Gauges on the tank result in a clean, basic package.
Gauges on the tank result in a clean, basic package.

With an MSRP of $10,999 in black, or $11,099 in silver or red, you’ll pay a $1,400 premium for the Tourer over the basic R-model. Yeah, it sounded a bit high to me, too, so I priced the Honda accessory items individually: Deluxe Chrome Backrest ($253.95), its mounting bracket ($149.95), 24-Liter Leather Saddlebags/plain ($589.95), their mounting brackets ($158.95) and the Custom Windscreen ($519.95). These items total $1,672.75, so buying the package saves you a bit over buying them separately…and you won’t have to install them, or pay to have them installed. Another advantage of buying a turnkey touring model is that should your accessorized bike be stolen or totaled in a crash (heaven forbid), you may not get full value for it from the insurance company unless you can produce the receipts. Third, if you buy it as a complete model you can finance the entire package. Fourth, the factory installed accessories are fully covered by the same warranty as the bike. Finally, when you go to sell your bike, the various pricing guidebooks will recognize this specific model and price it accordingly, which would not be the case if you’d bought a base model and accessorized it.

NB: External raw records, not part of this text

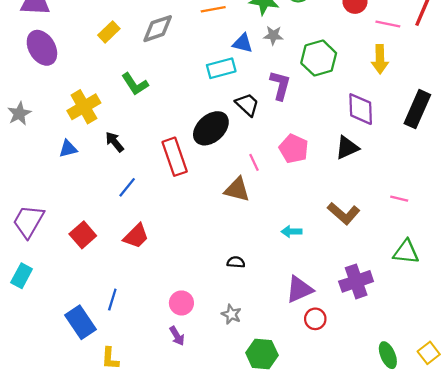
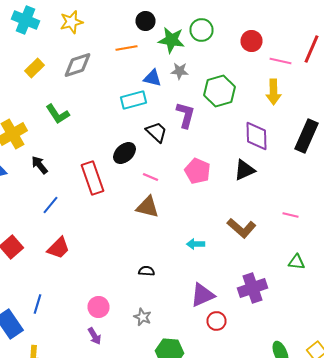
black ellipse: (211, 128) -> (124, 153), size x0.7
pink line: (254, 162) -> (150, 177), moved, turned -42
green triangle: (406, 252) -> (296, 262), size x0.7

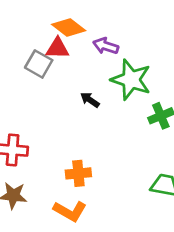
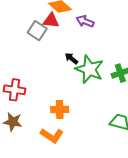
green star: (131, 80) -> (89, 69), moved

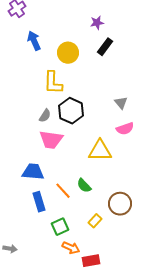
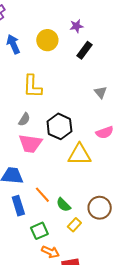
yellow circle: (68, 53) -> (47, 40), moved
gray triangle: (121, 103) -> (101, 92), moved
black hexagon: (71, 111) -> (59, 126), moved
green semicircle: (84, 186) -> (63, 205), moved

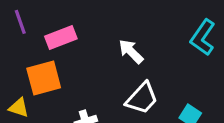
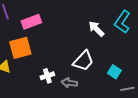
white arrow: (131, 51) -> (96, 29), moved

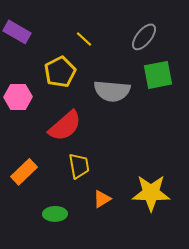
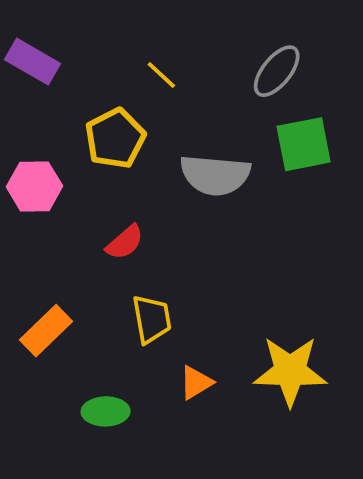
red semicircle: (65, 126) -> (125, 242), size x0.6

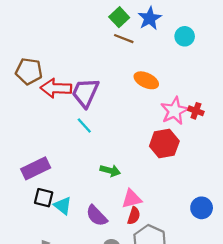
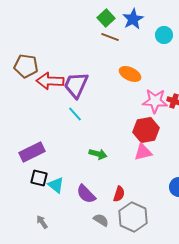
pink star: (174, 111) -> (155, 101), turned 30
pink triangle: (132, 199) -> (143, 152), moved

Overall the Tourer is nicely styled with a retro look, delivers good torquey performance and we found it a comfortable ride. Through the suspension the rider feels connected with the road, and the mild throbbing of the engine is soothing rather than bothersome. Its voluminous fenders, big handlebar and that old-fashioned dished seat deliver classic style with real comfort. Honda’s VTX1300T offers a visceral rider experience with enough protection from the elements to make certain you continue to enjoy the ride.

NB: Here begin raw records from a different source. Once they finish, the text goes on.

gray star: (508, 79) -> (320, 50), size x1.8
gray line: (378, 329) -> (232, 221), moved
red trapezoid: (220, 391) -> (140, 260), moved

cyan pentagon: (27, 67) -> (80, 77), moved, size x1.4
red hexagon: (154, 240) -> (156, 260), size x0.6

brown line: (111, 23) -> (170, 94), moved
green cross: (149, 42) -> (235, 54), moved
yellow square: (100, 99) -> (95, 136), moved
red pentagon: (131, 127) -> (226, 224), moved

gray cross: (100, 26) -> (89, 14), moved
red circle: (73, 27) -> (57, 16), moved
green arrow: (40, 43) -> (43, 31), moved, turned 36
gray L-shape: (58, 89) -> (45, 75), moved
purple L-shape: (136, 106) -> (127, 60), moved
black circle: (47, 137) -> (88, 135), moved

If you’re interested in the 2008 Honda VTX1300T, you might also be interested in Rider‘s Middleweight Rumble featuring the 2008 Honda VTX1300T plus the Kawasaki Vulcan 900 Classic LT, Suzuki Boulevard C50T and Star V Star 1100 Silverado.


  1. Howdeee,
    I know, I know, I’m late to replying to this piece about the VTX1300 T. Overall a solid line of models in the VTX series. But I can’t help why Honda Motorcycles did not simplify the bikes with certain features.
    To begin with it doesn’t need a shaft drive. As you know, final drive belt system has been proven to be reliable over the years. This would shave some of the weight off the bike. This beast should have been on a diet plan.
    A shaft drive still does need maintenance.
    Periodically, it requires changing the lubrication fluid in the final drive housing. AND “THAT’S” unnecessary work. Plus added cost. And the possibility of gasket leaks around the final drive housing..
    Bikers who would like to customize their bikes, no doubt would find out that it’s a lot simpler to change the rear assembly, tire etc. with a belt system.
    Further, I’ve read other reviews were the testers have mentioned that a 6th gear would be helpful as in dropping the rpms on a hwy. cruise. This is an additional benefit of the belt system; since an owner can change the pulley ratios, either the back and/or front sprockets for the desired results. For ever what reasons, it’s too bad that this model line up has been dropped. If Honda just kept it, massaging it with constant engineering and design improvements over the years, this would have gone from a very good bike to an outstanding motorcycle.
    A good review of the bike though!